What the exercise asks: Nothing but the text of the records should come back; copy it exactly and leave the pictures out.

◆ ◆ ◆

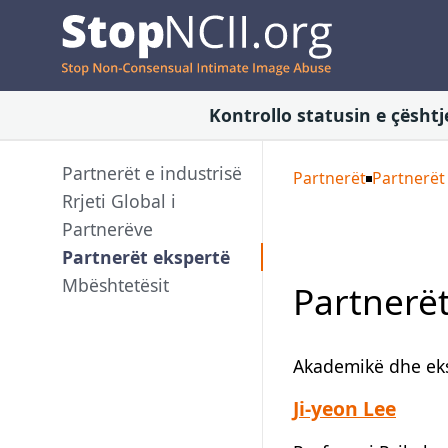
Kontrollo statusin e çështj
Partnerët e industrisë
Partnerët
Partnerët
Rrjeti Global i
Partnerëve
Partnerët ekspertë
Mbështetësit
Partnerë
Akademikë dhe eks
Ji-yeon Lee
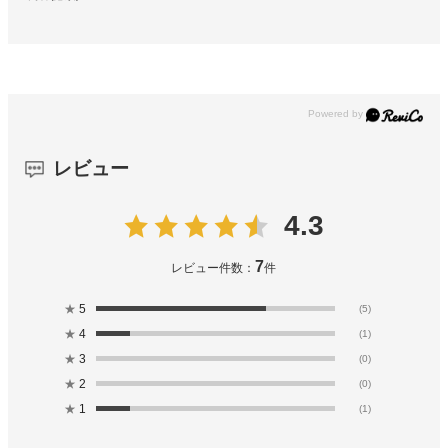
レビュー
4.3
7
レビュー件数：
件
★
5
(5)
★
4
(1)
★
3
(0)
★
2
(0)
★
1
(1)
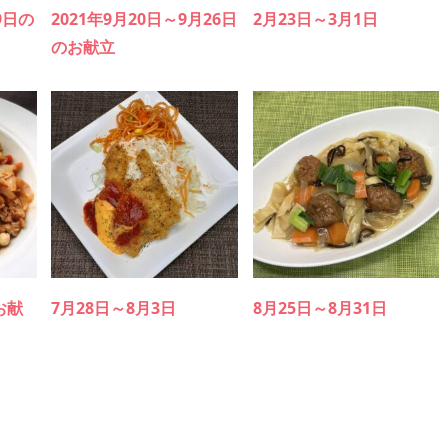
9日の
2021年9月20日～9月26日
2月23日～3月1日
のお献立
お献
7月28日～8月3日
8月25日～8月31日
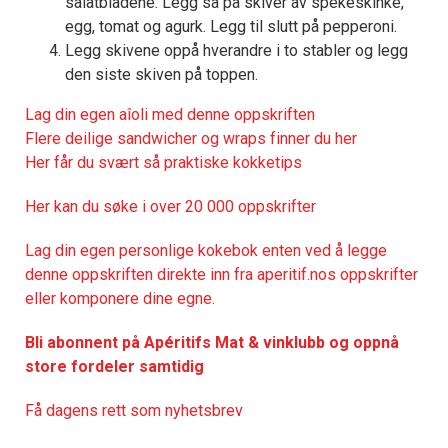
salatbladene. Legg så på skiver av spekeskinke,
egg, tomat og agurk. Legg til slutt på pepperoni.
Legg skivene oppå hverandre i to stabler og legg
den siste skiven på toppen.
Lag din egen aîoli med denne oppskriften
Flere deilige sandwicher og wraps finner du her
Her får du svært så praktisk
e kokketips
Her kan du søke i over 20 000 oppskrifter
Lag din egen personlige kokebok enten ved å legge
denne oppskriften direkte inn fra aperitif.nos oppskrifter
eller komponere dine egne.
Bli abonnent på Apéritifs Mat & vinklubb og oppnå
store fordeler samtidig
Få dagens rett som nyhetsbrev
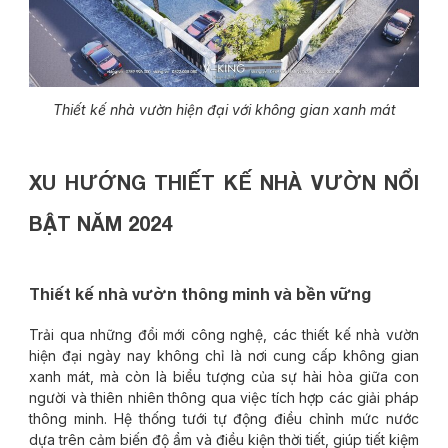
Thiết kế nhà vườn hiện đại với không gian xanh mát
XU HƯỚNG THIẾT KẾ NHÀ VƯỜN NỔI
BẬT NĂM 2024
Thiết kế nhà vườn thông minh và bền vững
Trải qua những đổi mới công nghệ, các thiết kế nhà vườn
hiện đại ngày nay không chỉ là nơi cung cấp không gian
xanh mát, mà còn là biểu tượng của sự hài hòa giữa con
người và thiên nhiên thông qua việc tích hợp các giải pháp
thông minh. Hệ thống tưới tự động điều chỉnh mức nước
dựa trên cảm biến độ ẩm và điều kiện thời tiết, giúp tiết kiệm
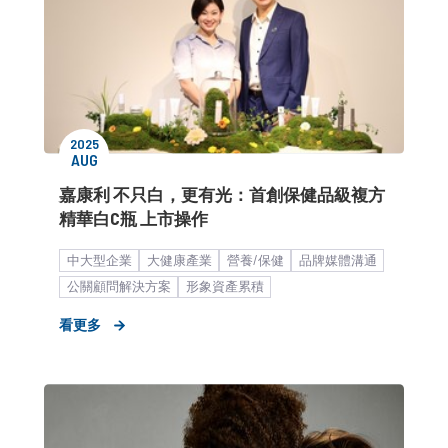
2025
AUG
嘉康利 不只白，更有光：首創保健品級複方
精華白C瓶 上市操作
中大型企業
大健康產業
營養/保健
品牌媒體溝通
公關顧問解決方案
形象資產累積
看更多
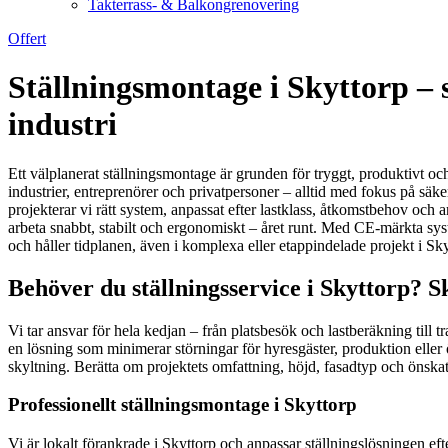
Takterrass- & Balkongrenovering
Offert
Ställningsmontage i Skyttorp – 
industri
Ett välplanerat ställningsmontage är grunden för tryggt, produktivt och 
industrier, entreprenörer och privatpersoner – alltid med fokus på säke
projekterar vi rätt system, anpassat efter lastklass, åtkomstbehov oc
arbeta snabbt, stabilt och ergonomiskt – året runt. Med CE-märkta syst
och håller tidplanen, även i komplexa eller etappindelade projekt i S
Behöver du ställningsservice i Skyttorp? S
Vi tar ansvar för hela kedjan – från platsbesök och lastberäkning till
en lösning som minimerar störningar för hyresgäster, produktion elle
skyltning. Berätta om projektets omfattning, höjd, fasadtyp och önsk
Professionellt ställningsmontage i Skyttorp
Vi är lokalt förankrade i Skyttorp och anpassar ställningslösningen ef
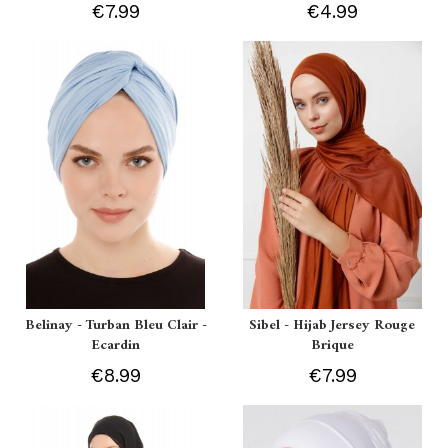
€7.99
€4.99
Belinay - Turban Bleu Clair -
Sibel - Hijab Jersey Rouge
Ecardin
Brique
€8.99
€7.99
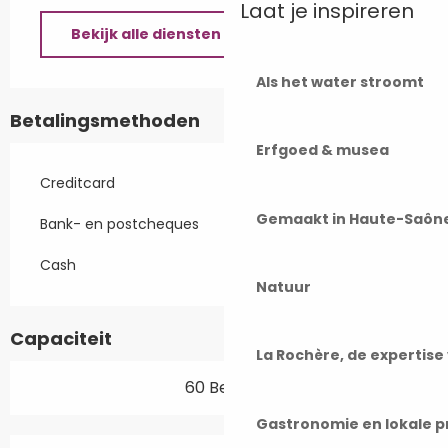
Laat je inspireren
Bekijk alle diensten
Als het water stroomt
Betalingsmethoden
Erfgoed & musea
Creditcard
Gemaakt in Haute-Saôn
Bank- en postcheques
Cash
Natuur
Capaciteit
La Rochère, de expertis
60 Bestek
Gastronomie en lokale 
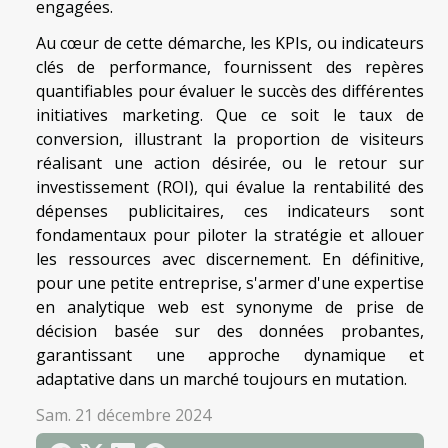
engagées.
Au cœur de cette démarche, les KPIs, ou indicateurs
clés de performance, fournissent des repères
quantifiables pour évaluer le succès des différentes
initiatives marketing. Que ce soit le taux de
conversion, illustrant la proportion de visiteurs
réalisant une action désirée, ou le retour sur
investissement (ROI), qui évalue la rentabilité des
dépenses publicitaires, ces indicateurs sont
fondamentaux pour piloter la stratégie et allouer
les ressources avec discernement. En définitive,
pour une petite entreprise, s'armer d'une expertise
en analytique web est synonyme de prise de
décision basée sur des données probantes,
garantissant une approche dynamique et
adaptative dans un marché toujours en mutation.
Sam. 21 décembre 2024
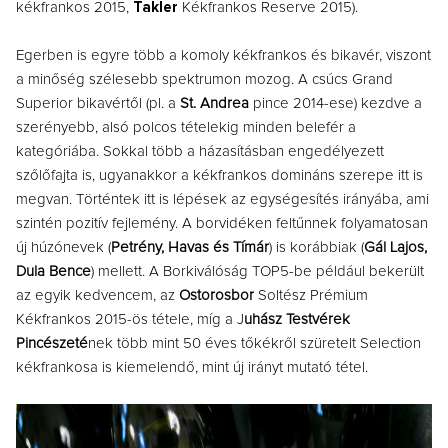
kékfrankos 2015,
Takler
Kékfrankos Reserve 2015).
Egerben is egyre több a komoly kékfrankos és bikavér, viszont
a minőség szélesebb spektrumon mozog. A csúcs Grand
Superior bikavértől (pl. a
St. Andrea
pince 2014-ese) kezdve a
szerényebb, alsó polcos tételekig minden belefér a
kategóriába. Sokkal több a házasításban engedélyezett
szőlőfajta is, ugyanakkor a kékfrankos domináns szerepe itt is
megvan. Történtek itt is lépések az egységesítés irányába, ami
szintén pozitív fejlemény. A borvidéken feltűnnek folyamatosan
új húzónevek (
Petrény, Havas és Tímár
) is korábbiak (
Gál Lajos,
Dula Bence
) mellett. A Borkiválóság TOP5-be például bekerült
az egyik kedvencem, az
Ostorosbor
Soltész Prémium
Kékfrankos 2015-ös tétele, míg a J
uhász Testvérek
Pincészeté
nek több mint 50 éves tőkékről szüretelt Selection
kékfrankosa is kiemelendő, mint új irányt mutató tétel.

◆ ◆ ◆

Result for this exercise:
Kontrollo statusin e çështj
Partnerët e industrisë
Partnerët
Partnerët
Rrjeti Global i
Partnerëve
Partnerët ekspertë
Mbështetësit
Partnerë
Akademikë dhe eks
Ji-yeon Lee
レビュー
4.3
7
レビュー件数：
件
★
5
(5)
★
4
(1)
★
3
(0)
★
2
(0)
★
1
(1)
9日の
2021年9月20日～9月26日
2月23日～3月1日
のお献立
お献
7月28日～8月3日
8月25日～8月31日
salatbladene. Legg så på skiver av spekeskinke,
egg, tomat og agurk. Legg til slutt på pepperoni.
Legg skivene oppå hverandre i to stabler og legg
den siste skiven på toppen.
Lag din egen aîoli med denne oppskriften
Flere deilige sandwicher og wraps finner du her
Her får du svært så praktisk
e kokketips
Her kan du søke i over 20 000 oppskrifter
Lag din egen personlige kokebok enten ved å legge
denne oppskriften direkte inn fra aperitif.nos oppskrifter
eller komponere dine egne.
Bli abonnent på Apéritifs Mat & vinklubb og oppnå
store fordeler samtidig
Få dagens rett som nyhetsbrev
Thiết kế nhà vườn hiện đại với không gian xanh mát
XU HƯỚNG THIẾT KẾ NHÀ VƯỜN NỔI
BẬT NĂM 2024
Thiết kế nhà vườn thông minh và bền vững
Trải qua những đổi mới công nghệ, các thiết kế nhà vườn
hiện đại ngày nay không chỉ là nơi cung cấp không gian
xanh mát, mà còn là biểu tượng của sự hài hòa giữa con
người và thiên nhiên thông qua việc tích hợp các giải pháp
thông minh. Hệ thống tưới tự động điều chỉnh mức nước
dựa trên cảm biến độ ẩm và điều kiện thời tiết, giúp tiết kiệm
2025
AUG
嘉康利 不只白，更有光：首創保健品級複方
精華白C瓶 上市操作
中大型企業
大健康產業
營養/保健
品牌媒體溝通
公關顧問解決方案
形象資產累積
看更多
Takterrass- & Balkongrenovering
Offert
Ställningsmontage i Skyttorp – 
industri
Ett välplanerat ställningsmontage är grunden för tryggt, produktivt och 
industrier, entreprenörer och privatpersoner – alltid med fokus på säke
projekterar vi rätt system, anpassat efter lastklass, åtkomstbehov oc
arbeta snabbt, stabilt och ergonomiskt – året runt. Med CE-märkta syst
och håller tidplanen, även i komplexa eller etappindelade projekt i S
Behöver du ställningsservice i Skyttorp? S
Vi tar ansvar för hela kedjan – från platsbesök och lastberäkning till
en lösning som minimerar störningar för hyresgäster, produktion elle
skyltning. Berätta om projektets omfattning, höjd, fasadtyp och önsk
Professionellt ställningsmontage i Skyttorp
Vi är lokalt förankrade i Skyttorp och anpassar ställningslösningen ef
€7.99
€4.99
Belinay - Turban Bleu Clair -
Sibel - Hijab Jersey Rouge
Ecardin
Brique
€8.99
€7.99
Laat je inspireren
Bekijk alle diensten
Als het water stroomt
Betalingsmethoden
Erfgoed & musea
Creditcard
Gemaakt in Haute-Saôn
Bank- en postcheques
Cash
Natuur
Capaciteit
La Rochère, de expertis
60 Bestek
Gastronomie en lokale 
engagées.
Au cœur de cette démarche, les KPIs, ou indicateurs
clés de performance, fournissent des repères
quantifiables pour évaluer le succès des différentes
initiatives marketing. Que ce soit le taux de
conversion, illustrant la proportion de visiteurs
réalisant une action désirée, ou le retour sur
investissement (ROI), qui évalue la rentabilité des
dépenses publicitaires, ces indicateurs sont
fondamentaux pour piloter la stratégie et allouer
les ressources avec discernement. En définitive,
pour une petite entreprise, s'armer d'une expertise
en analytique web est synonyme de prise de
décision basée sur des données probantes,
garantissant une approche dynamique et
adaptative dans un marché toujours en mutation.
Sam. 21 décembre 2024
kékfrankos 2015,
Takler
Kékfrankos Reserve 2015).
Egerben is egyre több a komoly kékfrankos és bikavér, viszont
a minőség szélesebb spektrumon mozog. A csúcs Grand
Superior bikavértől (pl. a
St. Andrea
pince 2014-ese) kezdve a
szerényebb, alsó polcos tételekig minden belefér a
kategóriába. Sokkal több a házasításban engedélyezett
szőlőfajta is, ugyanakkor a kékfrankos domináns szerepe itt is
megvan. Történtek itt is lépések az egységesítés irányába, ami
szintén pozitív fejlemény. A borvidéken feltűnnek folyamatosan
új húzónevek (
Petrény, Havas és Tímár
) is korábbiak (
Gál Lajos,
Dula Bence
) mellett. A Borkiválóság TOP5-be például bekerült
az egyik kedvencem, az
Ostorosbor
Soltész Prémium
Kékfrankos 2015-ös tétele, míg a J
uhász Testvérek
Pincészeté
nek több mint 50 éves tőkékről szüretelt Selection
kékfrankosa is kiemelendő, mint új irányt mutató tétel.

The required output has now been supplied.